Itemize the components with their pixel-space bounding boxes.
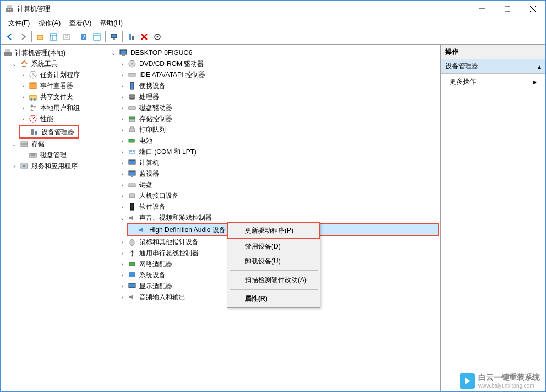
device-monitor[interactable]: ›监视器 (118, 168, 439, 179)
tree-services-apps[interactable]: › 服务和应用程序 (10, 161, 107, 172)
expander-icon[interactable]: › (19, 83, 27, 89)
collapse-arrow-icon: ▴ (538, 63, 541, 70)
up-button[interactable] (34, 31, 46, 43)
svg-rect-37 (21, 142, 28, 144)
disk-icon (29, 151, 37, 159)
minimize-button[interactable] (469, 1, 495, 17)
more-actions-link[interactable]: 更多操作 ▸ (441, 74, 545, 90)
device-ports[interactable]: ›端口 (COM 和 LPT) (118, 146, 439, 157)
close-button[interactable] (520, 1, 545, 17)
device-button[interactable] (125, 31, 137, 43)
svg-rect-57 (129, 129, 135, 132)
device-cpu[interactable]: ›处理器 (118, 91, 439, 102)
device-computer[interactable]: ›计算机 (118, 157, 439, 168)
app-icon (5, 4, 14, 13)
device-battery[interactable]: ›电池 (118, 135, 439, 146)
delete-button[interactable] (138, 31, 150, 43)
display-icon (128, 281, 136, 290)
menu-view[interactable]: 查看(V) (66, 18, 95, 29)
folder-share-icon (29, 92, 37, 101)
expander-icon[interactable]: › (19, 72, 27, 78)
device-print-queue[interactable]: ›打印队列 (118, 124, 439, 135)
tree-system-tools[interactable]: ⌄ 系统工具 (10, 58, 107, 69)
clock-icon (29, 70, 37, 79)
svg-rect-20 (113, 38, 115, 40)
actions-section[interactable]: 设备管理器 ▴ (441, 59, 545, 74)
device-hid[interactable]: ›人机接口设备 (118, 190, 439, 201)
tree-local-users[interactable]: ›本地用户和组 (19, 102, 107, 113)
expander-icon[interactable]: ⌄ (10, 61, 18, 67)
forward-button[interactable] (17, 31, 29, 43)
expander-icon[interactable]: › (19, 116, 27, 122)
expander-icon[interactable]: › (10, 163, 18, 169)
tree-shared-folders[interactable]: ›共享文件夹 (19, 91, 107, 102)
expander-icon[interactable]: ⌄ (118, 215, 126, 221)
speaker-icon (138, 225, 146, 234)
tree-disk-mgmt[interactable]: 磁盘管理 (19, 150, 107, 161)
device-software[interactable]: ›软件设备 (118, 201, 439, 212)
tree-task-scheduler[interactable]: ›任务计划程序 (19, 69, 107, 80)
tree-performance[interactable]: ›性能 (19, 113, 107, 124)
context-update-driver[interactable]: 更新驱动程序(P) (228, 223, 319, 238)
titlebar: 计算机管理 (1, 1, 545, 17)
svg-rect-66 (131, 176, 133, 177)
menu-file[interactable]: 文件(F) (5, 18, 33, 29)
context-disable[interactable]: 禁用设备(D) (228, 239, 319, 254)
menubar: 文件(F) 操作(A) 查看(V) 帮助(H) (1, 17, 545, 29)
svg-rect-61 (129, 150, 135, 153)
svg-rect-59 (129, 139, 134, 142)
expander-icon[interactable]: ⌄ (110, 50, 117, 56)
computer-mgmt-icon (3, 48, 12, 57)
maximize-button[interactable] (495, 1, 520, 17)
scan-button[interactable] (151, 31, 163, 43)
device-keyboard[interactable]: ›键盘 (118, 179, 439, 190)
svg-rect-26 (5, 49, 10, 52)
device-root[interactable]: ⌄ DESKTOP-0FIGUO6 (110, 47, 439, 58)
device-disk-drives[interactable]: ›磁盘驱动器 (118, 102, 439, 113)
context-uninstall[interactable]: 卸载设备(U) (228, 254, 319, 269)
svg-rect-8 (37, 35, 43, 40)
svg-rect-17 (94, 34, 100, 40)
svg-point-63 (133, 151, 134, 152)
left-tree-pane: 计算机管理(本地) ⌄ 系统工具 ›任务计划程序 ›事件查看器 ›共享文件夹 ›… (1, 45, 108, 391)
menu-help[interactable]: 帮助(H) (97, 18, 126, 29)
svg-rect-65 (129, 171, 135, 175)
audio-icon (128, 213, 136, 222)
help-button[interactable]: ? (78, 31, 90, 43)
menu-action[interactable]: 操作(A) (35, 18, 64, 29)
svg-rect-55 (129, 117, 135, 119)
svg-rect-19 (111, 34, 117, 38)
svg-rect-28 (30, 83, 36, 89)
tree-storage[interactable]: ⌄ 存储 (10, 139, 107, 150)
refresh-button[interactable] (91, 31, 103, 43)
monitor-icon (128, 169, 136, 178)
svg-rect-9 (50, 34, 57, 40)
tree-root-local[interactable]: 计算机管理(本地) (2, 47, 107, 58)
tree-event-viewer[interactable]: ›事件查看器 (19, 80, 107, 91)
actions-header: 操作 (441, 45, 545, 59)
users-icon (29, 103, 37, 112)
monitor-button[interactable] (108, 31, 120, 43)
device-storage-ctrl[interactable]: ›存储控制器 (118, 113, 439, 124)
context-properties[interactable]: 属性(R) (228, 291, 319, 306)
device-dvd[interactable]: ›DVD/CD-ROM 驱动器 (118, 58, 439, 69)
svg-rect-3 (10, 9, 11, 10)
device-portable[interactable]: ›便携设备 (118, 80, 439, 91)
network-icon (128, 260, 136, 268)
svg-rect-22 (132, 36, 134, 40)
storage-ctrl-icon (128, 114, 136, 123)
arrow-right-icon: ▸ (533, 78, 537, 86)
svg-rect-49 (130, 95, 134, 99)
tree-device-manager[interactable]: 设备管理器 (20, 126, 78, 137)
hid-icon (128, 191, 136, 200)
context-menu: 更新驱动程序(P) 禁用设备(D) 卸载设备(U) 扫描检测硬件改动(A) 属性… (227, 222, 320, 308)
props-button[interactable] (61, 31, 73, 43)
device-ide[interactable]: ›IDE ATA/ATAPI 控制器 (118, 69, 439, 80)
back-button[interactable] (4, 31, 16, 43)
expander-icon[interactable]: ⌄ (10, 141, 18, 147)
svg-rect-73 (129, 272, 135, 277)
expander-icon[interactable]: › (19, 105, 27, 111)
view-button[interactable] (47, 31, 59, 43)
context-scan[interactable]: 扫描检测硬件改动(A) (228, 273, 319, 288)
expander-icon[interactable]: › (19, 94, 27, 100)
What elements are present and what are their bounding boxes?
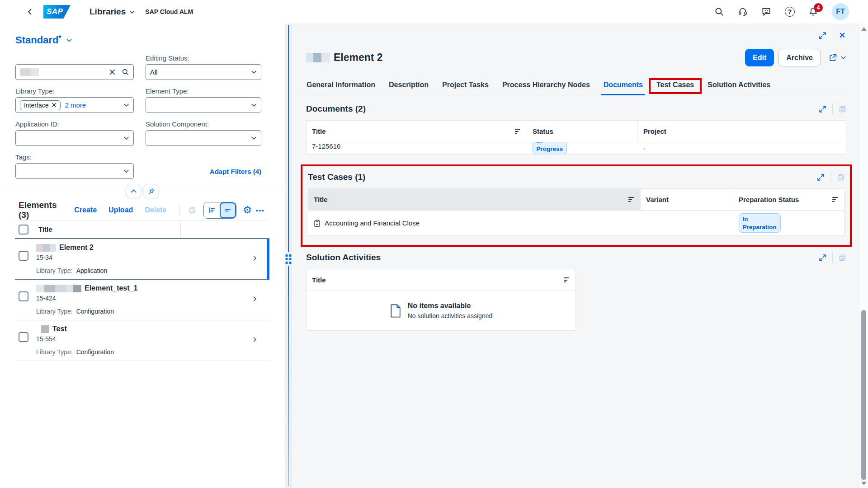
chevron-right-icon	[252, 296, 258, 302]
view-selector[interactable]: Standard*	[15, 34, 285, 46]
element-type-select[interactable]	[146, 97, 261, 113]
sap-logo-text: SAP	[47, 7, 63, 16]
delete-button[interactable]: Delete	[145, 206, 166, 214]
title-column-header: Title	[38, 225, 52, 233]
help-glyph: ?	[788, 8, 792, 15]
element-library-type: Library Type:Configuration	[36, 308, 242, 315]
pin-filters-button[interactable]	[144, 184, 159, 198]
app-switcher-menu[interactable]: Libraries	[90, 7, 135, 17]
element-row-element-test-1[interactable]: Element_test_1 15-424 Library Type:Confi…	[15, 280, 269, 320]
share-menu[interactable]	[829, 53, 846, 62]
help-icon[interactable]: ?	[785, 7, 795, 17]
search-icon[interactable]	[714, 7, 724, 17]
more-tokens-link[interactable]: 2 more	[65, 101, 86, 109]
solution-component-label: Solution Component:	[146, 120, 261, 130]
create-button[interactable]: Create	[74, 206, 97, 214]
token-remove-icon[interactable]	[52, 103, 57, 108]
documents-section: Documents (2) Title	[306, 103, 846, 155]
element-id: 15-554	[36, 335, 242, 343]
row-checkbox[interactable]	[19, 251, 28, 261]
select-all-checkbox[interactable]	[19, 225, 28, 235]
preparation-status-badge: InPreparation	[739, 213, 781, 233]
selected-row-indicator	[267, 239, 269, 280]
expand-section-icon[interactable]	[817, 174, 825, 181]
back-icon[interactable]	[26, 8, 33, 15]
search-input[interactable]	[15, 64, 134, 80]
outline-view-button[interactable]	[204, 202, 220, 218]
tab-project-tasks[interactable]: Project Tasks	[435, 81, 495, 95]
copy-icon[interactable]	[839, 254, 846, 262]
sap-cloud-alm-window: SAP Libraries SAP Cloud ALM ?	[0, 0, 868, 488]
element-library-type: Library Type:Application	[36, 267, 242, 274]
archive-button[interactable]: Archive	[778, 49, 821, 66]
search-icon[interactable]	[122, 68, 129, 76]
chevron-down-icon	[840, 55, 846, 61]
row-checkbox[interactable]	[19, 332, 28, 342]
test-cases-col-preparation-status[interactable]: Preparation Status	[733, 189, 844, 211]
upload-button[interactable]: Upload	[108, 206, 133, 214]
tab-general-information[interactable]: General Information	[300, 81, 382, 95]
tab-description[interactable]: Description	[382, 81, 435, 95]
sap-logo[interactable]: SAP	[43, 5, 71, 19]
collapse-filters-button[interactable]	[126, 184, 142, 198]
close-icon[interactable]: ✕	[839, 32, 845, 40]
test-case-row[interactable]: Accounting and Financial Close InPrepara…	[308, 211, 844, 236]
condensed-view-button[interactable]	[220, 202, 236, 218]
vertical-scrollbar[interactable]	[859, 23, 868, 488]
document-project-partial: ,	[643, 143, 645, 150]
redacted-prefix	[306, 53, 330, 62]
tab-test-cases[interactable]: Test Cases	[650, 81, 701, 95]
chevron-down-icon	[251, 102, 257, 108]
edit-button[interactable]: Edit	[745, 49, 774, 66]
test-cases-col-variant[interactable]: Variant	[641, 189, 733, 211]
enter-fullscreen-icon[interactable]	[818, 32, 826, 40]
app-subtitle: SAP Cloud ALM	[145, 8, 193, 15]
test-case-title: Accounting and Financial Close	[325, 219, 420, 227]
expand-section-icon[interactable]	[819, 105, 826, 113]
row-checkbox[interactable]	[19, 291, 28, 301]
scroll-up-arrow[interactable]	[861, 27, 867, 31]
expand-section-icon[interactable]	[819, 254, 826, 262]
documents-col-project[interactable]: Project	[638, 121, 846, 142]
element-row-element-2[interactable]: Element 2 15-34 Library Type:Application	[15, 239, 269, 280]
library-type-token[interactable]: Interface	[20, 100, 61, 110]
chevron-right-icon	[252, 337, 258, 343]
clear-icon[interactable]	[109, 69, 115, 75]
redacted-prefix	[36, 244, 56, 252]
detail-content: Documents (2) Title	[292, 103, 859, 344]
chevron-down-icon	[251, 69, 257, 75]
support-headset-icon[interactable]	[738, 7, 748, 17]
copy-icon[interactable]	[837, 174, 844, 181]
adapt-filters-link[interactable]: Adapt Filters (4)	[210, 168, 261, 175]
scroll-down-arrow[interactable]	[861, 482, 867, 485]
app-menu-label: Libraries	[90, 7, 126, 17]
solution-component-select[interactable]	[146, 130, 261, 146]
scrollbar-thumb[interactable]	[861, 310, 866, 480]
library-type-multiselect[interactable]: Interface 2 more	[15, 97, 134, 113]
settings-gear-icon[interactable]: ⚙	[241, 202, 254, 218]
sort-icon	[515, 129, 521, 134]
solution-activities-col-title[interactable]: Title	[307, 269, 576, 291]
splitter-grip-handle[interactable]	[284, 252, 292, 266]
copy-icon[interactable]	[186, 202, 199, 218]
copy-icon[interactable]	[839, 105, 846, 113]
feedback-chat-icon[interactable]	[761, 7, 771, 17]
documents-col-title[interactable]: Title	[307, 121, 527, 142]
document-row[interactable]: 7-125616 InProgress ,	[307, 142, 846, 155]
panel-splitter[interactable]	[285, 23, 292, 488]
tab-process-hierarchy-nodes[interactable]: Process Hierarchy Nodes	[495, 81, 597, 95]
tags-select[interactable]	[15, 163, 134, 179]
tab-solution-activities[interactable]: Solution Activities	[701, 81, 777, 95]
element-row-test[interactable]: Test 15-554 Library Type:Configuration	[15, 320, 269, 361]
documents-col-status[interactable]: Status	[527, 121, 638, 142]
tab-documents[interactable]: Documents	[597, 81, 650, 95]
user-avatar[interactable]: FT	[832, 3, 849, 20]
overflow-menu-icon[interactable]: •••	[254, 202, 267, 218]
test-cases-col-title[interactable]: Title	[308, 189, 641, 211]
editing-status-value: All	[150, 68, 158, 76]
element-id: 15-34	[36, 254, 242, 261]
application-id-select[interactable]	[15, 130, 134, 146]
notifications-bell-icon[interactable]: 4	[808, 7, 818, 17]
shell-bar: SAP Libraries SAP Cloud ALM ?	[0, 0, 868, 23]
editing-status-select[interactable]: All	[146, 64, 261, 80]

---*---

*TASK TO COMPLETE*
The required output is each line of the entries that contains the word "redacted".

*FINISHED TASK*
redacted-prefix	[306, 53, 330, 62]
redacted-prefix	[36, 244, 56, 252]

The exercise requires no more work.